Opinion
Case No. 1:16-cv-1133
10-28-2019
Barrett, J.
REPORT AND RECOMMENDATION
This matter is before the Court on plaintiff's motion for attorney fees under the Social Security Act, 42 U.S.C. § 406(b)(1) (Doc. 15), the Commissioner's opposing memorandum (Doc. 16), and plaintiff's reply in support of the motion (Doc. 17).
Pursuant to 42 U.S.C. § 406(b)(1)(A), a court may award a prevailing claimant's attorney a reasonable fee not in excess of 25 percent of past-due benefits recovered by the claimant for work done in a judicial proceeding. 42 U.S.C. § 406(b)(1)(A). See Horenstein v. Sec'y of H.H.S., 35 F.3d 261, 262 (6th Cir. 1994) (en banc) (court may award fees only for work performed before the court, and not before the Social Security Administration). Fees are awarded from past-due benefits withheld from the claimant by the Commissioner and may not exceed 25 percent of the total past-due benefits. Gisbrecht v. Barnhart, 535 U.S. 789, 792 (2002).
In determining the reasonableness of fees under § 406(b), the starting point is the contingency fee agreement between the claimant and counsel. Gisbrecht, 535 U.S. at 807. When a claimant has entered into a contingency fee agreement entitling counsel to 25 percent of past-due benefits awarded, the Court presumes, subject to rebuttal, that the contract is reasonable. Rodriquez v. Bowen, 865 F.2d 739, 746 (6th Cir. 1989) (en banc). Within the 25 percent boundary, the attorney for the claimant must show that the fee sought is reasonable for the services rendered. Gisbrecht, 535 U.S. at 807. The Court should consider factors such as the character of the representation, the results achieved, the amount of time spent on the case, whether the attorney was responsible for any delay, and the attorney's normal hourly billing rate for noncontingent fee cases. Id. at 808. See also Rodriquez, 865 F.2d at 746. Additionally, the Court should consider instances of improper conduct or ineffectiveness of counsel; whether counsel would enjoy a windfall because of either an inordinately large award or from minimal effort expended; and the degree of difficulty of the case. Hayes v. Sec'y of HHS, 923 F.2d 418, 422 (6th Cir. 1990); Rodriquez, 865 F.2d at 746. An award of 25 percent of past-due benefits may be appropriate where counsel has overcome legal and factual obstacles to enhance the benefits awarded to the client; in contrast, such an award may not be warranted in a case submitted on boilerplate pleadings with no apparent legal research.
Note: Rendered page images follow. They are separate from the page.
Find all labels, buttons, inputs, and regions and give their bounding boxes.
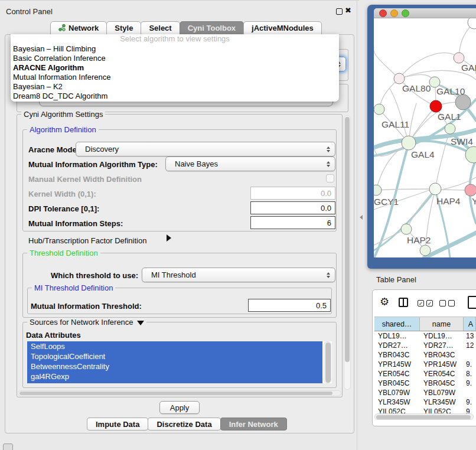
dpi-tolerance-field[interactable]: 0.0 <box>250 201 335 214</box>
which-threshold-combo[interactable]: MI Threshold <box>142 268 335 282</box>
kernel-width-field[interactable]: 0.0 <box>250 187 335 200</box>
settings-horizontal-scrollbar[interactable] <box>18 390 341 396</box>
checked-checkbox-icon[interactable]: ✓ <box>418 300 424 306</box>
network-edge[interactable] <box>376 143 409 190</box>
mi-threshold-label: Mutual Information Threshold: <box>31 302 142 311</box>
close-icon[interactable]: ✖ <box>345 6 351 15</box>
sources-group-title[interactable]: Sources for Network Inference <box>27 318 146 327</box>
table-column-header[interactable]: name <box>420 317 464 331</box>
table-row[interactable]: YER054CYER054C8. <box>374 369 476 379</box>
network-node[interactable] <box>420 245 431 256</box>
table-column-header[interactable]: A <box>464 317 476 331</box>
table-row[interactable]: YLR345WYLR345W9. <box>374 397 476 407</box>
table-horizontal-scrollbar[interactable] <box>374 413 474 420</box>
table-row[interactable]: YBL079WYBL079W <box>374 388 476 397</box>
table-cell: 13 <box>464 331 476 341</box>
attribute-item[interactable]: SelfLoops <box>27 341 322 351</box>
table-row[interactable]: YIL052CYIL052C9 <box>374 407 476 413</box>
table-hscrollbar-thumb[interactable] <box>376 415 471 419</box>
aracne-mode-combo[interactable]: Discovery <box>76 142 335 156</box>
panel-divider <box>357 0 357 450</box>
network-node[interactable] <box>465 184 476 196</box>
network-node[interactable] <box>430 100 442 112</box>
collapse-arrow-icon[interactable] <box>137 321 144 325</box>
table-cell: YIL052C <box>420 407 464 413</box>
table-row[interactable]: YDR27…YDR27…12 <box>374 341 476 350</box>
network-edge[interactable] <box>399 53 459 79</box>
network-node[interactable] <box>445 123 455 134</box>
network-edge[interactable] <box>376 189 429 190</box>
minimize-traffic-light-icon[interactable] <box>390 9 398 17</box>
attributes-vertical-scrollbar[interactable] <box>324 341 331 383</box>
table-cell <box>464 388 476 397</box>
tab-style[interactable]: Style <box>106 21 141 35</box>
table-row[interactable]: YDL19…YDL19…13 <box>374 331 476 341</box>
attributes-scrollbar-thumb[interactable] <box>325 343 331 383</box>
table-cell: 12 <box>464 341 476 350</box>
table-row[interactable]: YBR045CYBR045C9. <box>374 379 476 388</box>
split-columns-icon[interactable] <box>399 298 408 307</box>
network-node[interactable] <box>455 94 471 110</box>
network-node[interactable] <box>465 146 476 163</box>
algorithm-option[interactable]: Dream8 DC_TDC Algorithm <box>11 92 339 101</box>
mi-steps-label: Mutual Information Steps: <box>28 219 123 228</box>
network-edge[interactable] <box>390 89 409 143</box>
network-node[interactable] <box>429 183 441 195</box>
table-cell: YBR043C <box>420 350 464 360</box>
unchecked-checkbox-icon[interactable] <box>448 300 455 306</box>
algorithm-option[interactable]: Mutual Information Inference <box>11 73 339 82</box>
network-node[interactable] <box>394 73 405 84</box>
network-node[interactable] <box>468 18 476 29</box>
table-cell: YDR27… <box>420 341 464 350</box>
attribute-item[interactable]: BetweennessCentrality <box>27 361 322 371</box>
network-canvas[interactable]: GALGAL80GAL10GAL1GAL11SWI4GAL4GCY1HAP4YH… <box>374 18 476 257</box>
network-window-titlebar[interactable] <box>374 8 476 18</box>
algorithm-option[interactable]: Basic Correlation Inference <box>11 54 339 63</box>
attribute-item[interactable]: gal4RGexp <box>27 371 322 381</box>
mi-steps-field[interactable]: 6 <box>250 216 335 229</box>
network-node[interactable] <box>454 53 464 63</box>
tab-impute-data[interactable]: Impute Data <box>87 418 148 431</box>
network-node[interactable] <box>374 104 384 115</box>
document-icon[interactable] <box>468 296 476 309</box>
float-window-icon[interactable] <box>336 8 343 15</box>
table-cell: YDL19… <box>374 331 420 341</box>
expand-arrow-icon[interactable] <box>167 234 171 242</box>
tab-jactivemnodules[interactable]: jActiveMNodules <box>243 21 322 35</box>
corner-widget-icon[interactable] <box>3 444 13 450</box>
gear-icon[interactable]: ⚙ <box>380 296 389 307</box>
splitter-collapse-icon[interactable] <box>360 215 363 220</box>
network-edge[interactable] <box>374 47 399 79</box>
mi-type-combo[interactable]: Naive Bayes <box>165 156 335 171</box>
close-traffic-light-icon[interactable] <box>379 9 387 17</box>
manual-kernel-checkbox[interactable] <box>326 174 334 182</box>
algorithm-option[interactable]: Bayesian – K2 <box>11 82 339 92</box>
table-row[interactable]: YPR145WYPR145W9. <box>374 360 476 369</box>
algorithm-option[interactable]: Bayesian – Hill Climbing <box>11 44 339 54</box>
checked-checkbox-icon[interactable]: ✓ <box>426 300 433 306</box>
hub-definition-label[interactable]: Hub/Transcription Factor Definition <box>28 236 146 245</box>
mi-threshold-field[interactable]: 0.5 <box>248 299 331 312</box>
network-node[interactable] <box>401 224 412 234</box>
algorithm-option[interactable]: ARACNE Algorithm <box>11 63 339 73</box>
tab-network[interactable]: Network <box>50 21 107 35</box>
table-row[interactable]: YBR043CYBR043C <box>374 350 476 360</box>
attribute-item[interactable]: TopologicalCoefficient <box>27 351 322 361</box>
combo-arrows-icon <box>327 272 330 278</box>
table-cell: YPR145W <box>374 360 420 369</box>
settings-scrollbar-thumb[interactable] <box>345 117 350 362</box>
tab-infer-network[interactable]: Infer Network <box>220 418 287 431</box>
table-column-header[interactable]: shared… <box>374 317 420 331</box>
control-panel-tabs: NetworkStyleSelectCyni ToolboxjActiveMNo… <box>51 21 322 35</box>
tab-cyni-toolbox[interactable]: Cyni Toolbox <box>180 21 244 35</box>
network-node[interactable] <box>402 136 416 150</box>
settings-hscrollbar-thumb[interactable] <box>19 392 332 395</box>
zoom-traffic-light-icon[interactable] <box>402 9 409 17</box>
network-node-label: GAL80 <box>402 83 431 93</box>
tab-select[interactable]: Select <box>141 21 180 35</box>
unchecked-checkbox-icon[interactable] <box>439 300 446 306</box>
network-node[interactable] <box>374 185 382 195</box>
tab-discretize-data[interactable]: Discretize Data <box>148 418 220 431</box>
settings-vertical-scrollbar[interactable] <box>344 115 351 390</box>
apply-button[interactable]: Apply <box>159 401 200 414</box>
Rodriquez, 865 F.2d at 747.
An award of fees under § 406(b) is not improper merely because it results in an above-average hourly rate. Royzer v. Sec'y of HHS, 900 F.2d 981, 981-82 (6th Cir. 1990). As the Sixth Circuit has determined:
It is not at all unusual for contingent fees to translate into large hourly rates if the rate is computed as the trial judge has computed it here [by dividing the hours worked into the amount of the requested fee]. In assessing the reasonableness of a contingent fee award, we cannot ignore the fact that the attorney will not prevail every time. The hourly rate in the next contingent fee case will be zero, unless benefits are awarded. Contingent fees generally overcompensate in some cases and undercompensate in others. It is the nature of the beast.Id. "[A] hypothetical hourly rate that is less than twice the standard rate is per se reasonable, and a hypothetical hourly rate that is equal to or greater than twice the standard rate may well be reasonable." Hayes, 923 F.2d at 422. See also Lasley v. Comm'r of Soc. Sec., 771 F.3d 308, 309 (6th Cir. 2014).
The first issue to address here is the amount of the total fee award plaintiff requests under § 406(b). Plaintiff acknowledges that the Social Security Administration (SSA) withheld $27,810.02, or 25% of past-due benefits in the amount of $111,240.00, for the payment of authorized attorney fees. (Doc. 15 at 11). The SSA paid $6,000.00 to counsel who represented plaintiff at the administrative level and withheld $21,810.12 for payment to counsel James Williams, who represented plaintiff in this Court, in the event he sought a fee for work performed before the Court. (Id.). Plaintiff asserts that she requests a reduced fee of $15,050.00 and an effective hourly rate of $700.00 for the 21.50 hours of work counsel performed in this Court. See Doc. 15. Thus, the total fee sought here is $15,050.00.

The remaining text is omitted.